EXTRACTED DATA START
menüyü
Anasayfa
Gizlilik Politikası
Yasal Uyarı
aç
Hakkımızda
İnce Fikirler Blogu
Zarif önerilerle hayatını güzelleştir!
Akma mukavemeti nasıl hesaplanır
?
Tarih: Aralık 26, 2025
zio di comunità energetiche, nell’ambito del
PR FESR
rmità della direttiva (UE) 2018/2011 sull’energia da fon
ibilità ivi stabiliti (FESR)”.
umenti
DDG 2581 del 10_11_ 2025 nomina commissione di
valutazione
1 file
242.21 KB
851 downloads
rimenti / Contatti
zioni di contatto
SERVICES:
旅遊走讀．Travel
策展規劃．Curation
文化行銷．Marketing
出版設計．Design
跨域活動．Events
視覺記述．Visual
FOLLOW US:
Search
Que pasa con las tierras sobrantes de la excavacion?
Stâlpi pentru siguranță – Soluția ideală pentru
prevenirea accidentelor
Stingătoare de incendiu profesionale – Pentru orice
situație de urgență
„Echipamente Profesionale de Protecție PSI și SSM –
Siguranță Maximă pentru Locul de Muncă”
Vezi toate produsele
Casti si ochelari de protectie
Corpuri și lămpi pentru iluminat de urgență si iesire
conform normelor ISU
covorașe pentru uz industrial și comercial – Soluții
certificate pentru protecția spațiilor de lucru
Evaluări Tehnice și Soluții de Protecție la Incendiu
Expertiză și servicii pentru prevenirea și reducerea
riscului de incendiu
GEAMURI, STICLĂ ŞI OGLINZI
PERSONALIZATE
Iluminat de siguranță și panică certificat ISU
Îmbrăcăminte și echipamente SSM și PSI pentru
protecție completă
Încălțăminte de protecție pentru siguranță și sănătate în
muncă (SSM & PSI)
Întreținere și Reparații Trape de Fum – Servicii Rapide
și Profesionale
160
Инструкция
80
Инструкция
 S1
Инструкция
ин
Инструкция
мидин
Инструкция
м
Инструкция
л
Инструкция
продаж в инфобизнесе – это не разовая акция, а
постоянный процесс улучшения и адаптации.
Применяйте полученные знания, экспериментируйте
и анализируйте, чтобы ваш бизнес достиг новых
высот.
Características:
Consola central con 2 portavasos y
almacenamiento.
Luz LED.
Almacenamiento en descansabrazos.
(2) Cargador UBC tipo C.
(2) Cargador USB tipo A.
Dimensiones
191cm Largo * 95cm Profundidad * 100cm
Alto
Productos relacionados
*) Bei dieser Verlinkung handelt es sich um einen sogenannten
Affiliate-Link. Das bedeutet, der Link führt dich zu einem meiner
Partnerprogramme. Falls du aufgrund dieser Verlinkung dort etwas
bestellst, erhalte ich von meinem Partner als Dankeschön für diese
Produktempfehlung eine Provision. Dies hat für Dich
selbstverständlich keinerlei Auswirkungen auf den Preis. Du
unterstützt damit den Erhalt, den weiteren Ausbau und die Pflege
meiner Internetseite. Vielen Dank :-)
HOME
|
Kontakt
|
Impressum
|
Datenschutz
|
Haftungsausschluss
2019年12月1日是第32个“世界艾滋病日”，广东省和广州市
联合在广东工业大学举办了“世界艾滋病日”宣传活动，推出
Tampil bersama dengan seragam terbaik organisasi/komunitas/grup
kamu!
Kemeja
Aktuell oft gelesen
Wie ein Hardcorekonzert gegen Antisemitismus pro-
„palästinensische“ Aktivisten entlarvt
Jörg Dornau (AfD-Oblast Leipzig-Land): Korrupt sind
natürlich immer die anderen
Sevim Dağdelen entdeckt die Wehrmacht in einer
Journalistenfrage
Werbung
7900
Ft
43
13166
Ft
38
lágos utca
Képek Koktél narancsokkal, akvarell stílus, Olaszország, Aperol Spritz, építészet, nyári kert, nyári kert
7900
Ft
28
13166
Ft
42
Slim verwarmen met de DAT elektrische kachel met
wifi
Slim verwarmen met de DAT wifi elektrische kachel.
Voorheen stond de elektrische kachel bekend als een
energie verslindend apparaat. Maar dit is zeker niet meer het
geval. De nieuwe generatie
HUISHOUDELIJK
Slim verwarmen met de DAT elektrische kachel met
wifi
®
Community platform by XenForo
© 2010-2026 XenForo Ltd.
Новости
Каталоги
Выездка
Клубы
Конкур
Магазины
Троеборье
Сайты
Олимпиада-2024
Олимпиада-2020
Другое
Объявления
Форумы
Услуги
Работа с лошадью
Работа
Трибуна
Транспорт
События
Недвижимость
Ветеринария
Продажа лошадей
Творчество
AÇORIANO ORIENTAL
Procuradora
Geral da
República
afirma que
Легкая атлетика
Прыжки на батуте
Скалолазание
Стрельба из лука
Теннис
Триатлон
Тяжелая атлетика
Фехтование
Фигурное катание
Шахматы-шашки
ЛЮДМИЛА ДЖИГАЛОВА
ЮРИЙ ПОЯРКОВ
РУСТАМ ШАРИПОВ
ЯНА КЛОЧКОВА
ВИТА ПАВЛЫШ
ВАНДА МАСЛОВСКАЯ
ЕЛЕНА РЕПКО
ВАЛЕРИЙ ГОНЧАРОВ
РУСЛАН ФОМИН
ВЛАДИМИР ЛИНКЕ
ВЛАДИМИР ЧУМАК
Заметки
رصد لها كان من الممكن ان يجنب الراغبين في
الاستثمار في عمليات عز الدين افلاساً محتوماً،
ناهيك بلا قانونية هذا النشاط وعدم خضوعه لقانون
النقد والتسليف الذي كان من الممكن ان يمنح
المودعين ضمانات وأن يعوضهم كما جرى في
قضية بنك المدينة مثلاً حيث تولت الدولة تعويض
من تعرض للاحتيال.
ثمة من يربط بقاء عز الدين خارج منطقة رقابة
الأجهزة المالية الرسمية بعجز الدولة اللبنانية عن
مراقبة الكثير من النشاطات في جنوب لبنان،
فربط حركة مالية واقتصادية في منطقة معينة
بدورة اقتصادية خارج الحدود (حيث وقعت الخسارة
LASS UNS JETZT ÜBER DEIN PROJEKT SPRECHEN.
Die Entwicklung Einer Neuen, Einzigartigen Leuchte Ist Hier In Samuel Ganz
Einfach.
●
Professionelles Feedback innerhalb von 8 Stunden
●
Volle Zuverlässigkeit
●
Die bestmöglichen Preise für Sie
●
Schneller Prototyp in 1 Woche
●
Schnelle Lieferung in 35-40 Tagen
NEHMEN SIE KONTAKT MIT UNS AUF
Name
EXTRACTED DATA END
WORK TO COMPLETE
Which of the lines above include the word "خارج"? Copy each of them.

SOLUTION
ثمة من يربط بقاء عز الدين خارج منطقة رقابة
بدورة اقتصادية خارج الحدود (حيث وقعت الخسارة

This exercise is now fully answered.